Blutiger Anschlag in Hauptstadt Sri Lankas: Mindestens 8 Tote und 90 Verletzte gemeldet
- Colombo: Attentäter rammte mit Motorrad Polizeibus
- Separatistenorganisation verantwortlich gemacht

Bei einem Selbstmordanschlag im Zentrum von Colombo, der Hauptstadt von Sri Lanka, sind nach Regierungsangaben mindestens acht Polizisten getötet und 90 weitere Menschen verletzt worden. Das Verteidigungsministerium teilte mit, ein Selbstmordattentäter habe mit seinem Motorrad einen Bus mit Polizeibeamten gerammt. Unter den Verletzten seien zahlreiche Zivilisten. Das Ministerium machte die Separatistenorganisation "Befreiungstiger von Tamil Eelam" (LTTE) für die Tat verantwortlich.

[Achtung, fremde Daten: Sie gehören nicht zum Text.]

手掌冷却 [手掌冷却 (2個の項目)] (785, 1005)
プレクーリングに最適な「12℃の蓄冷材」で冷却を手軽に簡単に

In der Nähe des Anschlagsortes liegt das Hilton-Hotel, das von zahlreichen Ausländern besucht wird. Nach Angaben eines Armeesprechers ereignete sich der Selbstmordanschlag nahe einer Kontrollstelle der Polizei in einem Hochsicherheitsbereich auf der Straße, die zum Amtssitz des Präsidenten führt.
Luftangriffe im Norden
Sri Lankas Luftwaffe griff unterdessen im Norden des Landes wieder vermutete Stellungen der LTTE an. Bei Kämpfen seien 27 Rebellen und zwei Soldaten getötet worden, hieß es in Colombo. Eine Bestätigung für die Angaben gab es aber nicht. In dem seit 1983 andauernden Bürgerkrieg in Sri Lanka kamen bisher rund 75.000 Menschen ums Leben.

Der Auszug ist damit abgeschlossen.